To fight burnout, Griffin Myers, MD, wants more out of the physicians who work at Chicago-based Oak Street Health.
Not more time, or more patients, or more codes billed – but more passion and a more meaningful professional experience, said Dr. Myers, cofounder and chief medical officer of the 42-practice group that cares for Medicare patients.
Oak Street seems to be on to something. According to the health care consultancy The Advisory Board, there are three key ways to avoid physician burnout: involve physicians in strategic decision making, recognize physicians’ contributions, and create time-limited leadership opportunities for physicians.
“What do you want to be when you grow up?”
That’s the question Dr. Myers asks physicians during job interviews. He wants to discover their personal and professional passions.
Health care leaders can’t expect physicians to prevent burnout on their own, insists Dr. Myers. “You have to change the way your organization supports clinicians.”
At Oak Street, that includes supporting physicians with medical scribes and ensuring that they aren’t bogged down with paperwork or “fighting with the fax machines,” said Dr. Myers.
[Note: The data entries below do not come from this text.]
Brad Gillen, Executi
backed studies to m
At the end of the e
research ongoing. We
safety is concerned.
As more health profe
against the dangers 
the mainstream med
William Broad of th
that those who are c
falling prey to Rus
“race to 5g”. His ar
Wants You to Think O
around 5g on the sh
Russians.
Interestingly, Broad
Once a physician is hired at Oak Street, they’re partnered with a medical director who uses the practice’s resources to support the physician’s clinical and professional passions. Specifically, that means providing physicians with administrative time (nonpatient time) and support – both organizationally and financially – for professional development. Medical directors meet with physicians quarterly to check in and assess performance.
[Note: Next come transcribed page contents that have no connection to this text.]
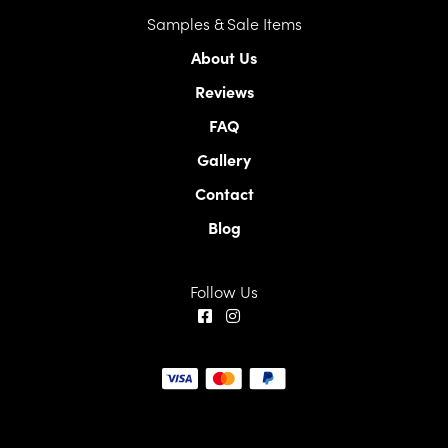
Samples & Sale Items
About Us
Reviews
FAQ
Gallery
Contact
Blog
Follow Us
Take, for example, Tina Valdez, DO, an internist at Oak Street’s Englewood, Ill., location, who previously practiced at Advocate Lutheran General Hospital in Park Ridge, Ill. During the job interview process, Dr. Myers discovered that Dr. Valdez wanted to keep teaching and mentoring residents as they transitioned to attending physicians.
Dr. Myers was on board, so Dr. Valdez uses her administrative time to meet with early-career physicians on a quarterly basis.
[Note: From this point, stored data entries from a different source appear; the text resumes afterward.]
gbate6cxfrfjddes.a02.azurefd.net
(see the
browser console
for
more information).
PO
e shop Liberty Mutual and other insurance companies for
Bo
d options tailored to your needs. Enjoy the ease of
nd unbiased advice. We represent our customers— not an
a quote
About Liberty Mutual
Resident physicians are used to having a more senior physician monitor their work, Dr. Valdez noted. Without that oversight, many first-year physicians can get anxious. To support them, she leads small group discussions on topics including patient cases and ways to better work with other members of the care team, such as relying on a medical assistant to capture vital signs and conduct a thorough medication reconciliation.